College Football Playoff straight-seeding model adopted for 2025: What it means for conference champions
Seeding changes are coming to the College Football Playoff

College Football Playoff administrators approved a proposal for a straight-seeding model for the 2025 postseason, the group announced Thursday. This represents a major change in Year 2 of the expanded playoff. Happy trails to automatic first-round byes for the four highest-rated conference champions and welcome to a less complex power-ranking of the selection committee's top 12 teams.
"After evaluating the first year of the 12-team Playoff, the CFP Management Committee felt it was in the best interest of the game to make this adjustment," CFP executive director Rich Clark said in a released statement. "This change will continue to allow guaranteed access to the Playoff by rewarding teams for winning their conference championship, but it will also allow us to construct a postseason bracket that recognizes the best performance on the field during the entire regular season."
Under the new seeding process, the top-four teams in the selection committee's final rankings get a first-round pass to the quarterfinals.
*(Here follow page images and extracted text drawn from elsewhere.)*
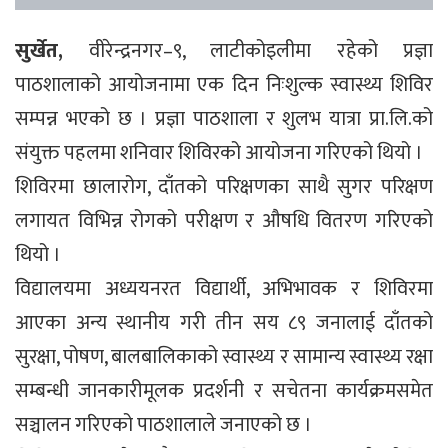
सुर्खेत,
वीरेन्द्रनगर–९, लाटीकोइलीमा रहेको प्रज्ञा
पाठशालाको आयोजनामा एक दिन निःशुल्क स्वास्थ्य शिविर
सम्पन्न भएको छ । प्रज्ञा पाठशाला र शुलभ यात्रा प्रा.लि.को
संयुक्त पहलमा शनिवार शिविरको आयोजना गरिएको थियो ।
शिविरमा छालारोग, दाँतको परिक्षणका साथै सुगर परिक्षण
लगायत विभिन्न रोगको परीक्षण र औषधि वितरण गरिएको
थियो ।
विद्यालयमा अध्ययनरत विद्यार्थी, अभिभावक र शिविरमा
आएका अन्य स्थानीय गरी तीन सय ८९ जनालाई दाँतको
सुरक्षा, पोषण, बालबालिकाको स्वास्थ्य र सामान्य स्वास्थ्य रक्षा
सम्बन्धी जानकारीमूलक प्रदर्शनी र सचेतना कार्यक्रमसमेत
सञ्चालन गरिएको पाठशालाले जनाएको छ ।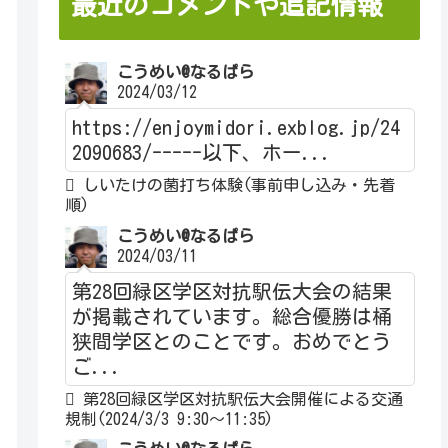
最近のコメントや追記情報
こうめい@なるぱら
2024/03/12
https://enjoymidori.exblog.jp/24
2090683/-----以下、ホー...
しいたけの菌打ち体験(事前申し込み・先着
順)
こうめい@なるぱら
2024/03/11
第28回緑区学区対抗駅伝大会の結果
が掲載されています。総合優勝は桶
狭間学区とのことです。おめでとう
ご...
第28回緑区学区対抗駅伝大会開催による交通
規制(2024/3/3 9:30～11:35)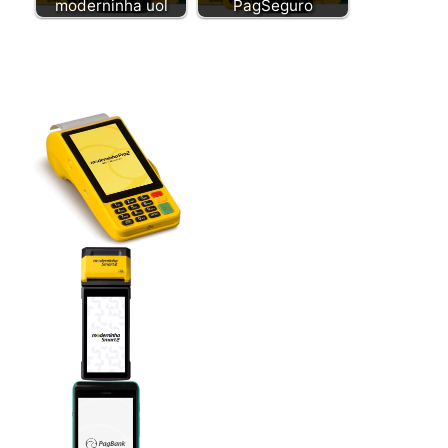
moderninha uol
PagSeguro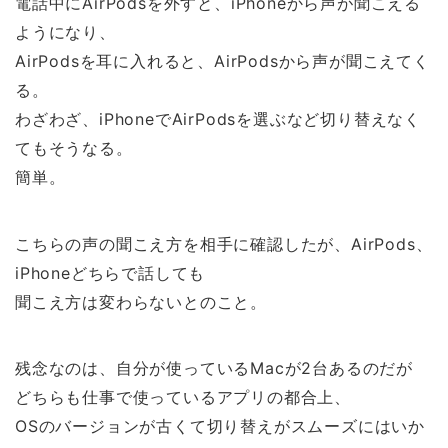
電話中にAirPodsを外すと、iPhoneから声が聞こえる
ようになり、
AirPodsを耳に入れると、AirPodsから声が聞こえてく
る。
わざわざ、iPhoneでAirPodsを選ぶなど切り替えなく
てもそうなる。
簡単。
こちらの声の聞こえ方を相手に確認したが、AirPods、
iPhoneどちらで話しても
聞こえ方は変わらないとのこと。
残念なのは、自分が使っているMacが2台あるのだが
どちらも仕事で使っているアプリの都合上、
OSのバージョンが古くて切り替えがスムーズにはいか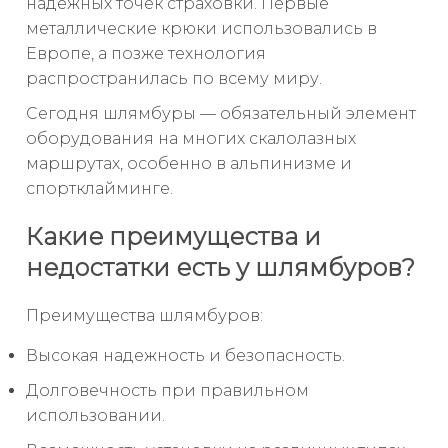
надежных точек страховки. Первые
металлические крюки использовались в
Европе, а позже технология
распространилась по всему миру.
Сегодня шлямбуры — обязательный элемент
оборудования на многих скалолазных
маршрутах, особенно в альпинизме и
спортклайминге.
Какие преимущества и
недостатки есть у шлямбуров?
Преимущества шлямбуров:
Высокая надежность и безопасность.
Долговечность при правильном
использовании.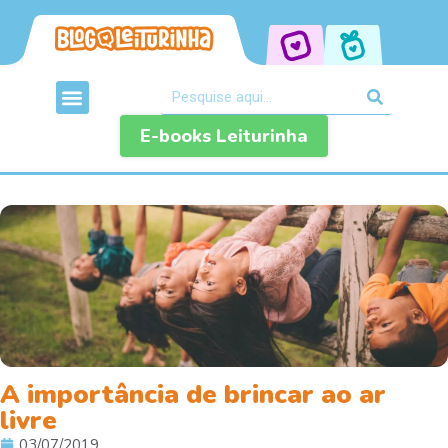
E-books Leiturinha
A importância de brincar ao ar
livre
03/07/2019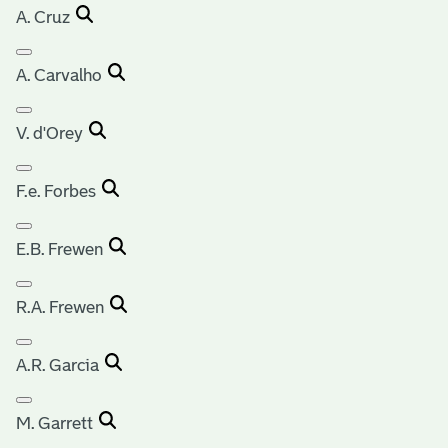
A. Cruz
A. Carvalho
V. d'Orey
F.e. Forbes
E.B. Frewen
R.A. Frewen
A.R. Garcia
M. Garrett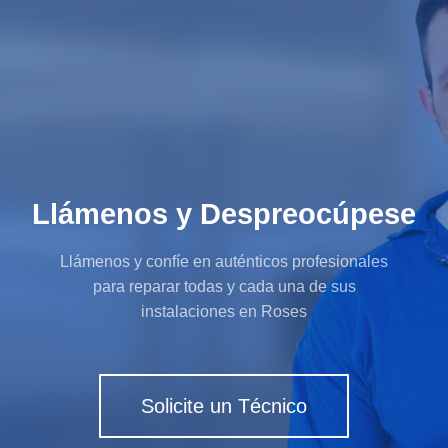
Llámenos y Despreocúpese
Llámenos y confíe en auténticos profesionales
para reparar todas y cada una de sus
instalaciones en Roses
Solicite un Técnico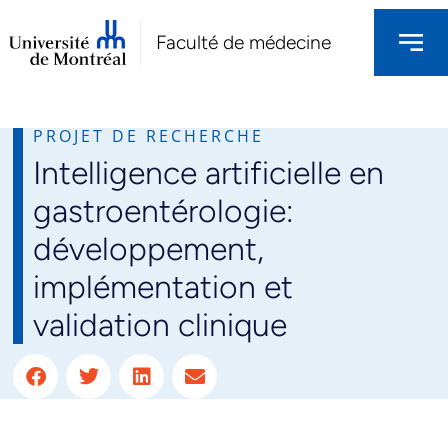
Faculté de médecine
PROJET DE RECHERCHE
Intelligence artificielle en
NOS PROJETS DE RECHERCHES
gastroentérologie:
développement,
implémentation et
validation clinique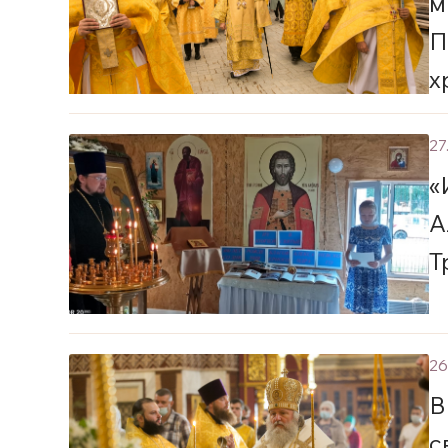
м
П
х
27
«
А
Т
26
В
с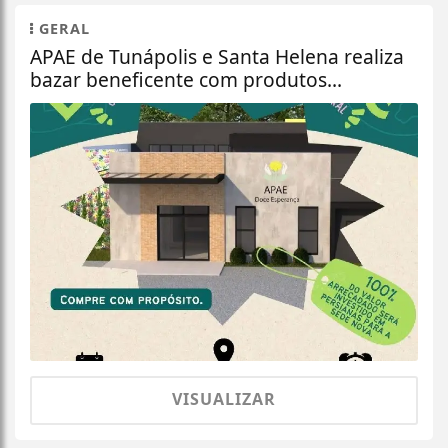
GERAL
APAE de Tunápolis e Santa Helena realiza
bazar beneficente com produtos...
VISUALIZAR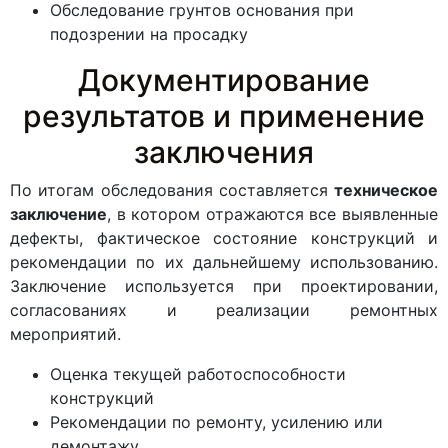
Обследование грунтов основания при
подозрении на просадку
Документирование
результатов и применение
заключения
По итогам обследования составляется
техническое
заключение
, в котором отражаются все выявленные
дефекты, фактическое состояние конструкций и
рекомендации по их дальнейшему использованию.
Заключение используется при проектировании,
согласованиях и реализации ремонтных
мероприятий.
Оценка текущей работоспособности
конструкций
Рекомендации по ремонту, усилению или
демонтажу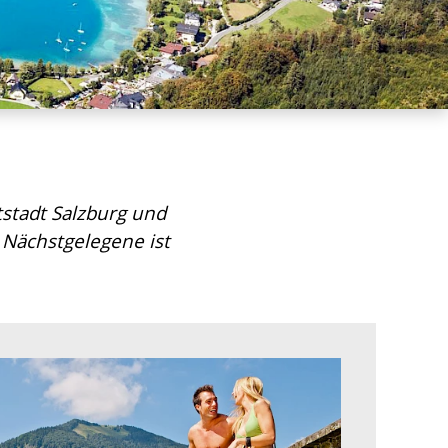
stadt Salzburg und
Nächstgelegene ist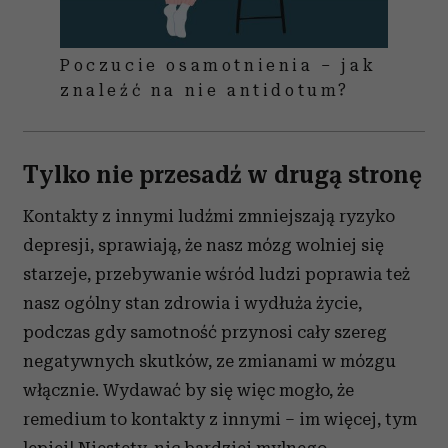
Poczucie osamotnienia – jak
znaleźć na nie antidotum?
Tylko nie przesadź w drugą stronę
Kontakty z innymi ludźmi zmniejszają ryzyko
depresji, sprawiają, że nasz mózg wolniej się
starzeje, przebywanie wśród ludzi poprawia też
nasz ogólny stan zdrowia i wydłuża życie,
podczas gdy samotność przynosi cały szereg
negatywnych skutków, ze zmianami w mózgu
włącznie. Wydawać by się więc mogło, że
remedium to kontakty z innymi – im więcej, tym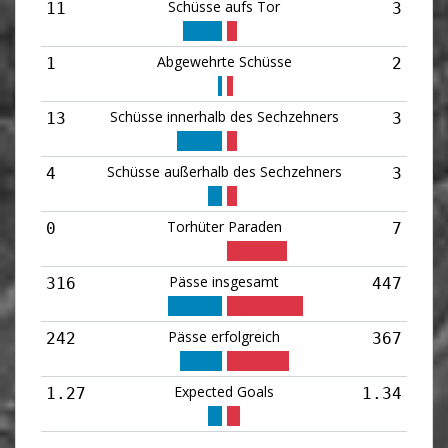
Schüsse aufs Tor
11
3
Abgewehrte Schüsse
1
2
Schüsse innerhalb des Sechzehners
13
3
Schüsse außerhalb des Sechzehners
4
3
Torhüter Paraden
0
7
Pässe insgesamt
316
447
Pässe erfolgreich
242
367
Expected Goals
1.27
1.34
Last season, the four highest-ranked conference champions earned that distinction regardless of where those teams were slotted by the selection committee.
Eliminating the conference champion auto-bye scenarios was a major sticking point this offseason after it resulted in an unbalanced bracket last December. No individual metric suggested Mountain West champion Boise State had "earned" the No. 3 seed last season as a more deserving team than 11-win Texas or Penn State with more competitive schedules, but the Broncos benefited from the highest-ranked conference champion rule.
The top four seeds who received first-round byes last season — Oregon, Georgia, Boise State and Arizona State — all lost their opening games in the quarterfinals against opponents coming off wins the previous week.
How the 2024 CFP would've looked with straight seeding
2024 seeding under new model | Where teams landed in 2024 |
---|---|
1. Oregon Ducks (13-0) *Big Ten champion | No. 1 in final CFP Rankings, drew 1-seed |
2. Georgia Bulldogs (11-2) *SEC champion | No. 2 in CFP Rankings, drew 2-seed |
3. Texas Longhorns (11-2) | No. 3 in CFP Rankings, drew 5-seed |
4. Penn State Nittany Lions (11-2) | No. 4 in CFP Rankings, drew 6-seed |
5. Notre Dame Fighting Irish (11-1) | No. 5 in CFP Rankings, drew 7-seed |
6. Ohio State Buckeyes (10-2) | No. 6 in CFP Rankings, drew 8-seed |
7. Tennessee Vols (10-2) | No. 7 in CFP Rankings, drew 9-seed |
8. Indiana Hoosiers (11-1) | No. 8 in CFP Rankings, drew 10-seed |
9. Boise State Broncos (12-1) *Mountain West champion | No. 9 in CFP Rankings, drew 3-seed |
10. SMU Mustangs (11-2) | No. 10 in CFP Rankings, drew 11-seed |
11. Arizona State Sun Devils (11-2) *Big 12 champion | No. 12 in CFP Rankings, drew 4-seed |
12. Clemson Tigers (10-3) *ACC champion | No. 16 in CFP Rankings, drew 12-seed |
CBS Sports was one of the first to report the Big Ten and SEC openly supported a shift to straight seeding during a meeting between conference athletic directors and administrators in March after Penn State, Ohio State, Tennessee and Indiana were all kept out of the top-four discussion due to the conference champion rule.
Unbeaten Big Ten champion Oregon was the top seed in last year's playoff before getting the unlucky draw of eighth-seeded Ohio State in the Rose Bowl to open. The Ducks lost, 41-21, to the eventual national champions, but Dan Lanning refused to blame seed issues on the setback.
"We had an opportunity," Lanning said. "We didn't take advantage of the opportunity. I am not going to make excuses for our opportunity."
As previously reported by Marcello, discussions about expanding the field to 14 or 16 teams -- with multiple automatic qualifiers reserved for the four power conferences -- have been ongoing for months. The 12-team expanded playoff model's contract ends after the 2025 season.